JPHNs and ASHA workers are dominated by women in other states, too. But the ones in Kerala have a unique story to tell because the state government has been effectively using them for surveillance. Also, it is an added advantage that most of them are well educated. “We know the localities inside out. Nobody comes in or goes out without getting noticed,” said Sajitha, who has been an ASHA worker in Kozhikode for 15 years. She is one of the more than 26,000 ASHA workers in the state who scan their areas like detectives, ensuring people follow lockdown and quarantine rules.

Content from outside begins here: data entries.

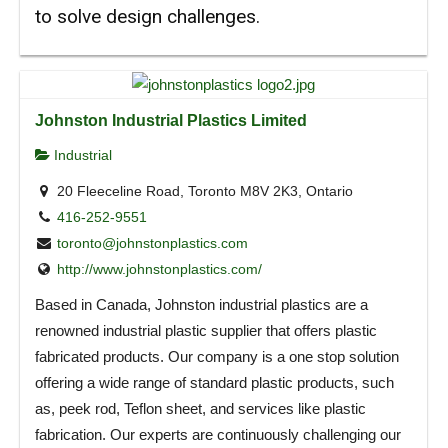
to solve design challenges.
Johnston Industrial Plastics Limited
Industrial
20 Fleeceline Road, Toronto M8V 2K3, Ontario
416-252-9551
toronto@johnstonplastics.com
http://www.johnstonplastics.com/
Based in Canada, Johnston industrial plastics are a
renowned industrial plastic supplier that offers plastic
fabricated products. Our company is a one stop solution
offering a wide range of standard plastic products, such
as, peek rod, Teflon sheet, and services like plastic
fabrication. Our experts are continuously challenging our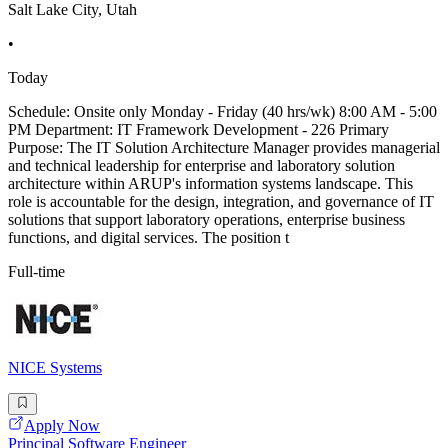
Salt Lake City, Utah
•
Today
Schedule: Onsite only Monday - Friday (40 hrs/wk) 8:00 AM - 5:00
PM Department: IT Framework Development - 226 Primary
Purpose: The IT Solution Architecture Manager provides managerial
and technical leadership for enterprise and laboratory solution
architecture within ARUP's information systems landscape. This
role is accountable for the design, integration, and governance of IT
solutions that support laboratory operations, enterprise business
functions, and digital services. The position t
Full-time
NICE Systems
Apply Now
Principal Software Engineer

But there have been occasions when ASHA workers had to pay a price for their vigilance. Sajitha, for instance, was attacked by a group of youth when she asked them not to sit in groups during lockdown. Chief Minister Pinarayi Vijayan spoke out against disrespecting ASHA workers in one of his news conferences. “That was a great morale booster for ASHA workers like me,” said Sajitha.
Another set of women that has been a pillar in this trying time is the Kudumbashree, a self-help group of women. The government has been using 25 lakh active Kudumbashree members as “angels of communication” to promote the Break The Chain campaign. They were also responsible for running community kitchens across the state that ensured that no one went hungry during lockdown.

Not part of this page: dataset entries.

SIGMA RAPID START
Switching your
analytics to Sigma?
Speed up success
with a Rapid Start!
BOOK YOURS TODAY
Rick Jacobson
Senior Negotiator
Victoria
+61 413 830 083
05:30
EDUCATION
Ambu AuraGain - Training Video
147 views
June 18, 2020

Equally important has been the role of women panchayat members, who account for nearly 60 per cent of the elected representatives in the state, another unique feature of Kerala. Every panchayat ward has a sanitation committee comprising the ward member, JPHN, anganwadi workers and ASHA workers, and these committees have been playing an effective role in containing the spread. In many wards, these committees are represented entirely by women.
“The access that a woman panchayat member has to a household is something a male member may not have,” said Thulasi Teacher, president of the Grama Panchayat Association. “While the male member may sit in the veranda and discuss things, a female member can walk straight into the kitchen and discuss issues. The success story of Kerala’s fight against Covid-19 is also the success story of the Kerala model with its empowered women and strong social indicators.”

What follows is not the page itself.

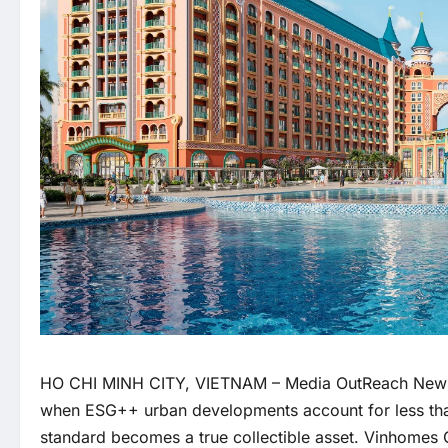
HO CHI MINH CITY, VIETNAM –
Media OutReach New
when ESG++ urban developments account for less than
standard becomes a true collectible asset. Vinhomes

Commenting on how this ‘feminisation’ has impacted the system, Dr Iqbal says that women are intrinsically more democratic and practical. “They are also good communicators. All these will have a positive effect on the system,” he said. “We have rarely seen women playing such a major role in protecting a state anywhere in the world. It is something unprecedented and unique,” said Dr A.K. Jayasree, nodal officer for Covid-19, Pariyaram Medical College in Kannur, which is one of the hotspots. Athira P.M., activist and lawyer, feels that it is a great thing that women have become “more visible” in Kerala society. “That the professional side of women is being acknowledged by society is indeed a great achievement. It needs to be properly documented,” she said.
For nurse Divya, this newfound acknowledgment is elating. “Everyone nods their head, showing care or respect, when I walk by,” she said. “It is for the first time that the contributions of nurses, JPHNs and ASHA workers are being recognised this way.” According to Dr Jayasree, what the state is witnessing is a historic moment. “Like in many other ways, Kerala’s unique experience with Covid-19 should be a turning point in the history of its women, too,” she said.